Del Taco Q4 results perk up a tough year

March 9, 2021

California-based Mexican-American QSR, Del Taco, roughed it out like so many others in 2020, but was seeing hopeful signs of recovery in Q4 that continue on into this year, according to the company's latest Q4 and full-year 020 financials results.

For the year, total revenue fell just over 4% to $491.9 million from FY 2019, as sales fell 0.9% systemwide. However, in the fourth-quarter of 2020 – that ended systemwide, comp sales grew 3.8% and total revenue was down just 0.2% from FY2019 to $156.7 million, the financial report from the company showed.

Other key financial results from the year include:

  • Net loss of $89.7 million, or $2.41 per diluted share, compared to net loss of $118.3 million, or $3.20 per diluted share, in fiscal year 2019.
  • Adjusted net income of $13.5 million, or 36 cents per diluted share, compared to adjusted net income of $17.7 million, or 47 cents per diluted share, in in FY19.
  • Adjusted EBITDA of $54.6 million compared to $63.8 million in FY19.
  • 10 stores opened and 10 closed, while six company-operated restaurants were sold to franchisees.

Key fourth-quarter results, include:

  • Net income of $7.5 million, or 20 cents per diluted share, compared to net loss of $114.1 million, or $3.08 per diluted share, in Q4 2019.
  • Adjusted net income of $7.5 million, or 20 cents per diluted share, compared to adjusted net income of $6.7 million, or 18 cents per diluted share, in the fiscal fourth quarter 2019.
  • Adjusted EBITDA of $18.4 million compared to $20.5 million in Q4 2019.
  • Two franchise-operated restaurants opened and two franchise-operated restaurants closed.

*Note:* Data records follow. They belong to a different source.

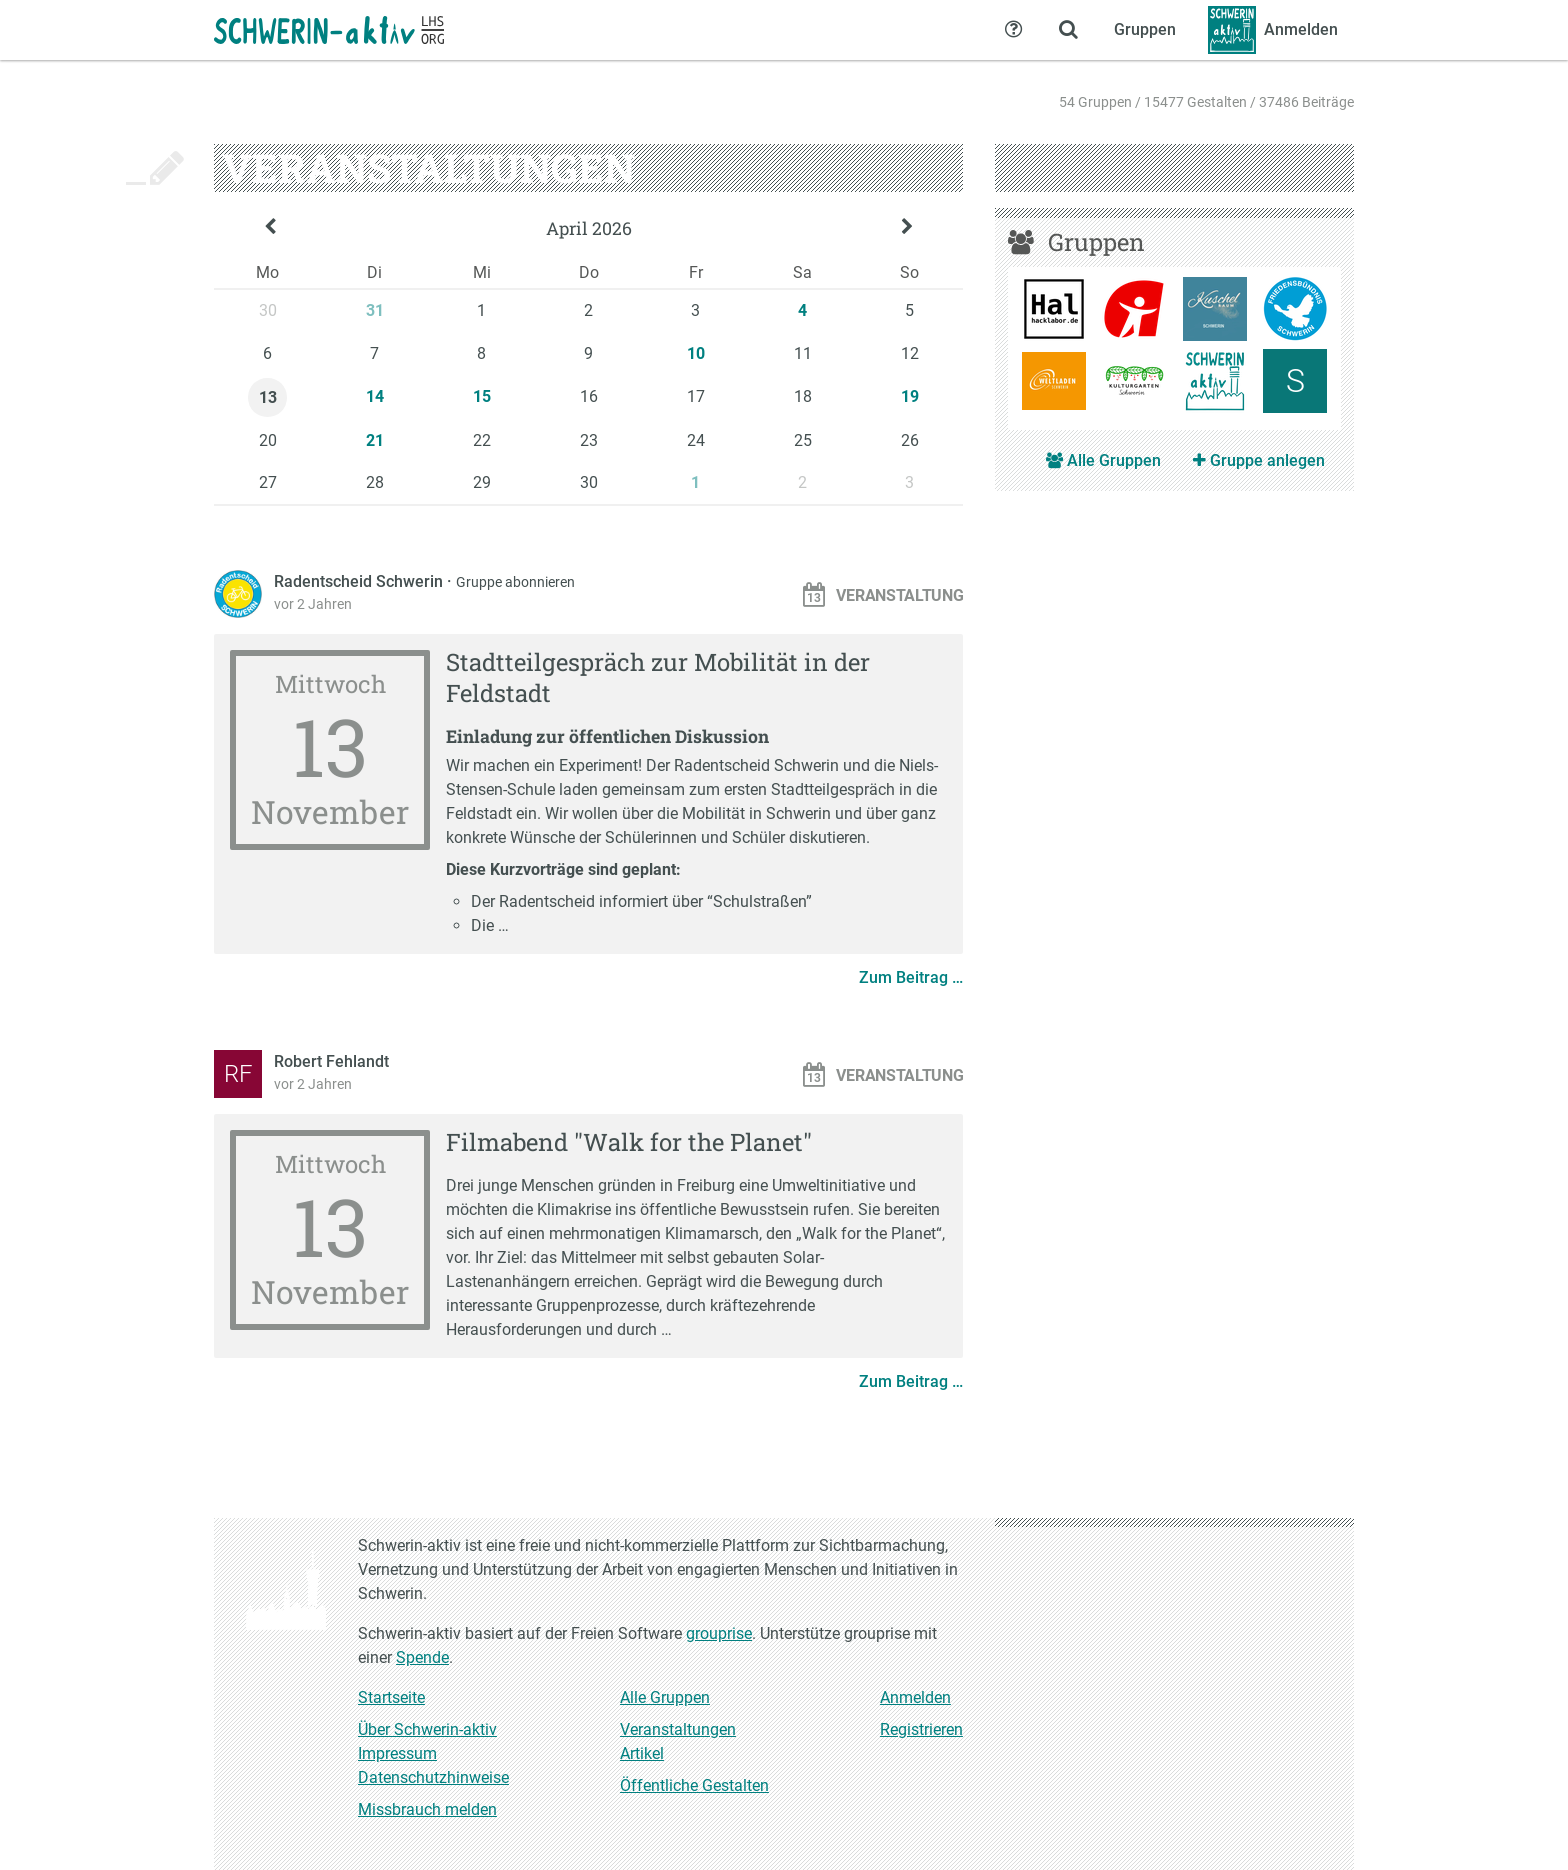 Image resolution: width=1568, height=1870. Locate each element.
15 (482, 396)
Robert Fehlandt (331, 1061)
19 (910, 396)
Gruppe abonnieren (515, 582)
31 (375, 310)
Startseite (391, 1697)
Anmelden (915, 1697)
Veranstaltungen (678, 1729)
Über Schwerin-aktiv (427, 1729)
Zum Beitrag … (911, 977)
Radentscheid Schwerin (360, 581)
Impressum (397, 1753)
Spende (422, 1657)
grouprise (719, 1633)
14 (375, 396)
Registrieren (921, 1729)
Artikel (642, 1753)
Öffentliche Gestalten (694, 1785)
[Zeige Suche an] (1068, 30)
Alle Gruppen (1103, 460)
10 (696, 353)
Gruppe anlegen (1259, 460)
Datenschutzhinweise (433, 1777)
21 (375, 440)
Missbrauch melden (427, 1809)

"We delivered a solid fourth quarter performance in terms of comparable restaurant sales growth, restaurant contribution margin and adjusted EBITDA performance. Our great food, great value, and great experiences drove overall satisfaction scores to record levels, while the success of our Crispy Chicken menu and seasonal Tamale promotion enabled us to grow system-wide comparable restaurant sales while navigating through the clear headwinds affecting our industry. …

"Both company-operated and franchise restaurants continue to generate positive comparable restaurant sales to date in the first quarter and have demonstrated sequential improvement compared to the fourth quarter last year. We further expect accelerated performance for the remainder of the first quarter and through the second quarter as we lap the initial COVID-19 impact. In addition, we believe our five drivers of acceleration, coupled with ongoing margin management strategies, will help drive our results in the second half of the year and facilitate modest restaurant contribution margin expansion on an annual basis," " Del Taco President and CO john D. Cappasola, Jr. said in the release.